Indigenous Australian Artists
Gwoya Jungarai (Anmatyerre, c.1895 – 28 March 1965), known as One Pound Jimmy, was an Australian aboriginal man of the Wailbri people of central Australia. He was the first named aboriginal person to appear on an Australian stamp, in 1950, and today appears on the Australian 2 dollar coin. It’s said he got his one pound name because whenever asked how much it would cost to buy one of the boomerangs he made, his answer was “one pound”.
Ironically, his relatives were killed in the 1928 Coniston Massacre.

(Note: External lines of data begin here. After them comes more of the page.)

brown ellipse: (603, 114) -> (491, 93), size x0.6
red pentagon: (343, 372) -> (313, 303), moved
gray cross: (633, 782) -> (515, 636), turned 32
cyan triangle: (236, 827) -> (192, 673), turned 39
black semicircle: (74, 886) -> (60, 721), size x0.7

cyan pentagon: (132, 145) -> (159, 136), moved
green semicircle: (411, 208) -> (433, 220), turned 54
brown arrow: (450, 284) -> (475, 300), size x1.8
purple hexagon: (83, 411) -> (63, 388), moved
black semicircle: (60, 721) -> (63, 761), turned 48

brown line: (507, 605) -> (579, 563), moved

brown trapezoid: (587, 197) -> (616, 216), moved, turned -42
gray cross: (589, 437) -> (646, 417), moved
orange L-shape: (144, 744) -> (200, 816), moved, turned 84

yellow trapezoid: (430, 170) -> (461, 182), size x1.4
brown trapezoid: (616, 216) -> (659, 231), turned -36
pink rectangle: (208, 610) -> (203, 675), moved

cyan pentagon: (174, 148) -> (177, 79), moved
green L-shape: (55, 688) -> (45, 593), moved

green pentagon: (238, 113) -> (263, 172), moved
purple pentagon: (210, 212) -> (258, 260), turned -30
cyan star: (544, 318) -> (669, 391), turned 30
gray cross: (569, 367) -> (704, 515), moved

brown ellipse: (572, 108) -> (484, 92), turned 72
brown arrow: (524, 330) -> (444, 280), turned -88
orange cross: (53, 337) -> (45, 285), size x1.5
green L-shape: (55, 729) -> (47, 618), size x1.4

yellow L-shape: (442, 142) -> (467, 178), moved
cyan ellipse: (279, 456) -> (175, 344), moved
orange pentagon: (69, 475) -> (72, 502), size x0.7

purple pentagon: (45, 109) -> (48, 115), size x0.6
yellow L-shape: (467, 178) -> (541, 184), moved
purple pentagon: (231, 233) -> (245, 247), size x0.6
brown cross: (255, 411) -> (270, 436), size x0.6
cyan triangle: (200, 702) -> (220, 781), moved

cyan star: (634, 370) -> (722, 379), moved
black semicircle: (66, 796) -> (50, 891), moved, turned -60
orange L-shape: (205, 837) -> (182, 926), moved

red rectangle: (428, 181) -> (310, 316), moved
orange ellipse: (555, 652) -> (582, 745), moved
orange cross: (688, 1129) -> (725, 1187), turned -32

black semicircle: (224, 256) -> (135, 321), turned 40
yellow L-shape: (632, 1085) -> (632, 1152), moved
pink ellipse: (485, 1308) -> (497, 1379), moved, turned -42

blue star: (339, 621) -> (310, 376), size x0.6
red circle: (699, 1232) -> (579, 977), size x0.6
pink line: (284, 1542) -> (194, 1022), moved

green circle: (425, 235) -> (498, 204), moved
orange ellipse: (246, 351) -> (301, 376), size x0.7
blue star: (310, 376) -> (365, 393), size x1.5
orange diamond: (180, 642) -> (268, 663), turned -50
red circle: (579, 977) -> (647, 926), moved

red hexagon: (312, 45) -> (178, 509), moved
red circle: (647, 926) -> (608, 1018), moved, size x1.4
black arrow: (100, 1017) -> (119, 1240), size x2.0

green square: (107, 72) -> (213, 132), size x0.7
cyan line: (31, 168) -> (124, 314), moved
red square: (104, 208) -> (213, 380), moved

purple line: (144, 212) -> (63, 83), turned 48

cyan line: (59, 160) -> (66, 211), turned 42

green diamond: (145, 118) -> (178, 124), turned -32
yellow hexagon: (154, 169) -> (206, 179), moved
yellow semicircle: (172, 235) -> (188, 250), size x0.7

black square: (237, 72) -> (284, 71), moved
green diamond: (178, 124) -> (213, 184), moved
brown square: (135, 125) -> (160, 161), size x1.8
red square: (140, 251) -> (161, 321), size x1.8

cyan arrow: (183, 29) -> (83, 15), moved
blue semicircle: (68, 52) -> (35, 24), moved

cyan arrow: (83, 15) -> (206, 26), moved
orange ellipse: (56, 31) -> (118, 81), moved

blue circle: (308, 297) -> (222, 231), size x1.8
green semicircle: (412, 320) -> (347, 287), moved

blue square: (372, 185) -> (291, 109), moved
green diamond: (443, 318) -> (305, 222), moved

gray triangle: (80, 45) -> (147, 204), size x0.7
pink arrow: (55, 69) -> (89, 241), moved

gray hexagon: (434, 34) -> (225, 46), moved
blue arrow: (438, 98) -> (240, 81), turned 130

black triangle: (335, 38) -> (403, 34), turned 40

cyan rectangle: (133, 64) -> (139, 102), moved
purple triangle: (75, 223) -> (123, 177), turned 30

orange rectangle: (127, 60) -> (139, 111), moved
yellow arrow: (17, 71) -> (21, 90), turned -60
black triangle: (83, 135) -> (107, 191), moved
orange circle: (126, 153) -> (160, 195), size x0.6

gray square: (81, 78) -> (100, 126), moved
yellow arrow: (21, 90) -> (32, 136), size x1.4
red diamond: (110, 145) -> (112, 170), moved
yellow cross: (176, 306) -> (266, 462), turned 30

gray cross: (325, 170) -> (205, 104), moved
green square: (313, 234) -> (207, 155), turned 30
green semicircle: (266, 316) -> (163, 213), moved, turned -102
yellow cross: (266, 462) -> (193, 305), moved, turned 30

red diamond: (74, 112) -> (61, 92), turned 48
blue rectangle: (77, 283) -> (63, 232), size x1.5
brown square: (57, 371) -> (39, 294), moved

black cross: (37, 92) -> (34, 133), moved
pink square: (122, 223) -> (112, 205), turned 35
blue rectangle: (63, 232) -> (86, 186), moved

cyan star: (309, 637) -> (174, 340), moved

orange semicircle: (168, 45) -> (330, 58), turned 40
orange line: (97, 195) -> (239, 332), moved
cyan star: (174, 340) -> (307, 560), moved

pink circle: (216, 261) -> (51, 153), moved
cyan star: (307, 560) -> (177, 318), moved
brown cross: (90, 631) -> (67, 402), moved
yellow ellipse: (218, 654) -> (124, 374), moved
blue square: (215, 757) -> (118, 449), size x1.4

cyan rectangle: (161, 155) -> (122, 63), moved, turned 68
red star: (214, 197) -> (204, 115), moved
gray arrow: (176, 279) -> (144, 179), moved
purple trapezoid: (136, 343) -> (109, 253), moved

Two stamps were issued in 1950 and 1952 with his picture, an 8½ pence stamp and a 2 shillings and 6 pence (half crown) stamp, featuring similar images of him in profile, looking upwards. They were based on a photograph taken by Roy Dunstan in 1935 for Australian Geographic and which appeared on the cover of Walkabout magazine in 1936. That photograph represented a typical Australian aboriginal man, and was well-known in the 1950s.
1 pound Jimmy
His Son, Clifford Possum Tjapaltjarri was a famous contemporary artist, who lived around Papunya, in the Northern Territory’s Western Desert area, when the acrylic painting style (known popularly as “dot art”) was initiated. Geoffrey Bardon came to Papunya in the early 1970s and encouraged the Aboriginal people to put their dreaming stories on canvas, stories which had previously been depicted ephemerally on the ground. Clifford Possum emerged as one of the leaders in this school of painting, which has come to be called Papunya Tula. Possum was of the Anmatyerre culture-linguistic group from around Alherramp (Laramba) community. He was of the Peltharr skin
He was an expert wood-carver and took up painting long before the emergence of the Papunya Tula School in the early 1970s. When Clifford Possum Tjapaltjarri joined this group of ‘dot and circle’ painters early in 1972 he immediately distinguished himself as one of its most talented members and went on to create some of the largest and most complex paintings ever produced.
Clifford Possum Tjapaltjarri led a groundbreaking career and was amongst the vanguard of Indigenous Australian artists to be recognised by the international art world. Like Albert Namatjira before him, Clifford Possum blazed a trail for future generations of Indigenous artists; bridging the gap between Aboriginal art and contemporary Australian art.